(Task details): Only an exact copy of the listing below will do.

(Data extracts):
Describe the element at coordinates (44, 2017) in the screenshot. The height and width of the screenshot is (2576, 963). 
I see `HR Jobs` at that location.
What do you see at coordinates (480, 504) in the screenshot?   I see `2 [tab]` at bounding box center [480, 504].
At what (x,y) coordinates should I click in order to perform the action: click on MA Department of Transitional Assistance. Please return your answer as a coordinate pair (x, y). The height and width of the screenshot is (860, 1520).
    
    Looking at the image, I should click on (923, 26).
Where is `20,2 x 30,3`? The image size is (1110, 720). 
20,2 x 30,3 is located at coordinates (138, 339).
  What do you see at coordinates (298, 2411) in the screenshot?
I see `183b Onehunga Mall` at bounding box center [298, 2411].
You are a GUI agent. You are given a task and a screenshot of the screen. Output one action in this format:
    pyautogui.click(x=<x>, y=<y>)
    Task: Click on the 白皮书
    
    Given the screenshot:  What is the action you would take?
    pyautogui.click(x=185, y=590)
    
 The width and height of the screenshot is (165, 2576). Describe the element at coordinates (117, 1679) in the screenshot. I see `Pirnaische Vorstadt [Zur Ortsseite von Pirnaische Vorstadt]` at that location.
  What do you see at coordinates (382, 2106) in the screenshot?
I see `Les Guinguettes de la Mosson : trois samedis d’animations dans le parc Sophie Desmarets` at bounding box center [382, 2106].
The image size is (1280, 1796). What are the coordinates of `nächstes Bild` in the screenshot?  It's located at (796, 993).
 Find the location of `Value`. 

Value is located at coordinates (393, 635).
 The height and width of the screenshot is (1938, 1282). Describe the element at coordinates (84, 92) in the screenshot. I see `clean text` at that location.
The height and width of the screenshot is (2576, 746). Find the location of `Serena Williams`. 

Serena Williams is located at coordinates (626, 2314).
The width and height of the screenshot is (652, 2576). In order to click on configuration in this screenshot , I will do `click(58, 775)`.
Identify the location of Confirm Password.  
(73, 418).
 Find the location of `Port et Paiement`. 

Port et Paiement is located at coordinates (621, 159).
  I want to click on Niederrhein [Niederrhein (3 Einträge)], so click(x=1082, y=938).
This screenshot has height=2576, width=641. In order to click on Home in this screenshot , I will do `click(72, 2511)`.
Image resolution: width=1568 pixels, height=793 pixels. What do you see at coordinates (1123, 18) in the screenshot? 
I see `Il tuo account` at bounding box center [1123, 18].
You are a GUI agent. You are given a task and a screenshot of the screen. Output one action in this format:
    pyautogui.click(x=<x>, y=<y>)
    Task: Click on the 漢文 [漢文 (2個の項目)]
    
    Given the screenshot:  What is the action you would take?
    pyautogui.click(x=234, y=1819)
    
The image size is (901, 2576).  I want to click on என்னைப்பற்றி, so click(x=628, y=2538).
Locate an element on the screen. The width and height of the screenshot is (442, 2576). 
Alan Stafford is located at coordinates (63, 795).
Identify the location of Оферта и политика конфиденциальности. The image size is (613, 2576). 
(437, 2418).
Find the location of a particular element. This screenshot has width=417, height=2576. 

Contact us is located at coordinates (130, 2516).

(Problem solution):
Describe the element at coordinates (44, 2017) in the screenshot. The height and width of the screenshot is (2576, 963). 
I see `HR Jobs` at that location.
What do you see at coordinates (480, 504) in the screenshot?   I see `2 [tab]` at bounding box center [480, 504].
At what (x,y) coordinates should I click in order to perform the action: click on MA Department of Transitional Assistance. Please return your answer as a coordinate pair (x, y). The height and width of the screenshot is (860, 1520).
    
    Looking at the image, I should click on (923, 26).
Where is `20,2 x 30,3`? The image size is (1110, 720). 
20,2 x 30,3 is located at coordinates (138, 339).
  What do you see at coordinates (298, 2411) in the screenshot?
I see `183b Onehunga Mall` at bounding box center [298, 2411].
You are a GUI agent. You are given a task and a screenshot of the screen. Output one action in this format:
    pyautogui.click(x=<x>, y=<y>)
    Task: Click on the 白皮书
    
    Given the screenshot:  What is the action you would take?
    pyautogui.click(x=185, y=590)
    
 The width and height of the screenshot is (165, 2576). Describe the element at coordinates (117, 1679) in the screenshot. I see `Pirnaische Vorstadt [Zur Ortsseite von Pirnaische Vorstadt]` at that location.
  What do you see at coordinates (382, 2106) in the screenshot?
I see `Les Guinguettes de la Mosson : trois samedis d’animations dans le parc Sophie Desmarets` at bounding box center [382, 2106].
The image size is (1280, 1796). What are the coordinates of `nächstes Bild` in the screenshot?  It's located at (796, 993).
 Find the location of `Value`. 

Value is located at coordinates (393, 635).
 The height and width of the screenshot is (1938, 1282). Describe the element at coordinates (84, 92) in the screenshot. I see `clean text` at that location.
The height and width of the screenshot is (2576, 746). Find the location of `Serena Williams`. 

Serena Williams is located at coordinates (626, 2314).
The width and height of the screenshot is (652, 2576). In order to click on configuration in this screenshot , I will do `click(58, 775)`.
Identify the location of Confirm Password.  
(73, 418).
 Find the location of `Port et Paiement`. 

Port et Paiement is located at coordinates (621, 159).
  I want to click on Niederrhein [Niederrhein (3 Einträge)], so click(x=1082, y=938).
This screenshot has height=2576, width=641. In order to click on Home in this screenshot , I will do `click(72, 2511)`.
Image resolution: width=1568 pixels, height=793 pixels. What do you see at coordinates (1123, 18) in the screenshot? 
I see `Il tuo account` at bounding box center [1123, 18].
You are a GUI agent. You are given a task and a screenshot of the screen. Output one action in this format:
    pyautogui.click(x=<x>, y=<y>)
    Task: Click on the 漢文 [漢文 (2個の項目)]
    
    Given the screenshot:  What is the action you would take?
    pyautogui.click(x=234, y=1819)
    
The image size is (901, 2576).  I want to click on என்னைப்பற்றி, so click(x=628, y=2538).
Locate an element on the screen. The width and height of the screenshot is (442, 2576). 
Alan Stafford is located at coordinates (63, 795).
Identify the location of Оферта и политика конфиденциальности. The image size is (613, 2576). 
(437, 2418).
Find the location of a particular element. This screenshot has width=417, height=2576. 

Contact us is located at coordinates (130, 2516).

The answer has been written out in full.